Em Filosofia, Oswald resolveu ir além de Montaigne, aproveitando a senda aberta para a revisão da cultura européia a partir do olhar dos “selvagens” do Novo Mundo. Na maturidade de seus ensaios filosóficos, Oswald misturou, a esse sonho de um homem antes da corrupção social, a consciência da luta de classe, deu a esse homem utópico a vontade de potência, temperada com a dialética de Hegel, separando sempre o caldo das liberdades individuais; a sobremesa foram os dilemas existenciais e “odontológicos”, afirmados por ele como mais importantes do que os “ontológicos”. “Le cannibal c´est moi”, poderia ter escrito a partir da leitura desse ensaio. Oswald passou a falar a partir do lugar desse habitante da América que vivia num mundo onde não existiam as palavras para “pecado” e “perdão”. O inventor da Antropofagia profetizou que o Brasil ficaria marcado por ter sido “um grilo de oito milhões de quilômetros quadrados” e que os conflitos entre a posse (o posseiro efetivamente instalado, o índio dono da terra) e a propriedade (o dono do título, a grande empresa detentora do capital) continuariam a se reproduzir, mesmo na atualidade, entre índios e colonos, sem-terra e latifundiários, etc.

Antropofagia era, em relação ao que veio antes, uma resposta somente cultural ao problema de identidade brasileiro, mas acabou indo além. A partir da Semana de Arte Moderna, não se trata mais de rejeitar o estrangeiro, é preciso incorporar o outro e ver o que há de si nele, além do que há de outro em si mesmo. Há uma convergência entre o Oswald dos anos 50 e o Ricoeur da maturidade: ambos tratam do “Le soi-même comme un autre”. Como foi explicado no Manifesto Antropofágico: “Da equação eu parte do Cosmos ao axioma Cosmos parte do eu” (ANDRADE, 1990, p. 49).

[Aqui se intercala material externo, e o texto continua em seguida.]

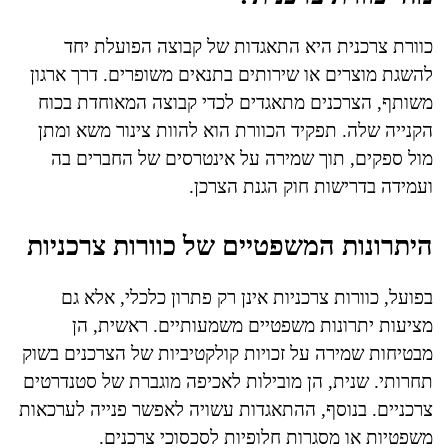
כוורת צרכנית היא התאגדות של קבוצה הפועלת יחד
להשגת מוצרים או שירותים בתנאים משופרים. דרך ארגון
משותף, הצרכנים מתאגדים לכדי קבוצה המאוחדת בכוח
הקנייה שלה. תפקיד הכוורת הוא להוות צינור משא ומתן
מול ספקים, תוך שמירה על אינטרסים של החברים בה
ועמידה בדרישות חוק הגנת הצרכן.
היתרונות המשפטיים של כוורות צרכניות
בפועל, כוורות צרכניות אינן רק פתרון כלכלי, אלא גם
מציעות יתרונות משפטיים משמעותיים. ראשית, הן
מבטיחות שמירה על זכויות קולקטיביות של הצרכנים בשוק
תחרותי. שנית, הן מובילות לאכיפה מוגברת של סטנדרטים
צרכניים. בנוסף, ההתאגדות עשויה לאפשר פנייה לערכאות
משפטיות או מסגרות חלופיות לסכסוכי צרכנים.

Assim, enquanto princípio organizador de uma apropriação seletiva, a partir da Antropofagia pode-se organizar uma Bienal: a Antropofagia seria útil para brasileiros e estrangeiros, seria um conceito já exportado, indo além das condições e tempo de sua criação, um princípio transcendente. Será que a cultura brasileira conheceu algo semelhante antes?

Antes de Oswald, Machado de Assis tinha apresentado, satiricamente apenas, o conceito de Humanitas através de seu personagem Quincas Borba. A busca de um princípio universal para todas as coisas foi um dos fundamentos a partir dos quais nasceu a filosofia entre os sofistas. A Humanitas em Quincas Borba era a sátira de uma filosofia do século XIX que acabava justificando a lei do mais forte. Mesmo que muitas outras interpretações possam ser realizadas, a Antropofagia é sempre uma seleção crítica. O princípio funciona agregando valores: as idéias que servem são assimiladas, o que não interessa é descartado. Para além da dialética do senhor e do escravo, surge uma do “devorador” e do “devorado”.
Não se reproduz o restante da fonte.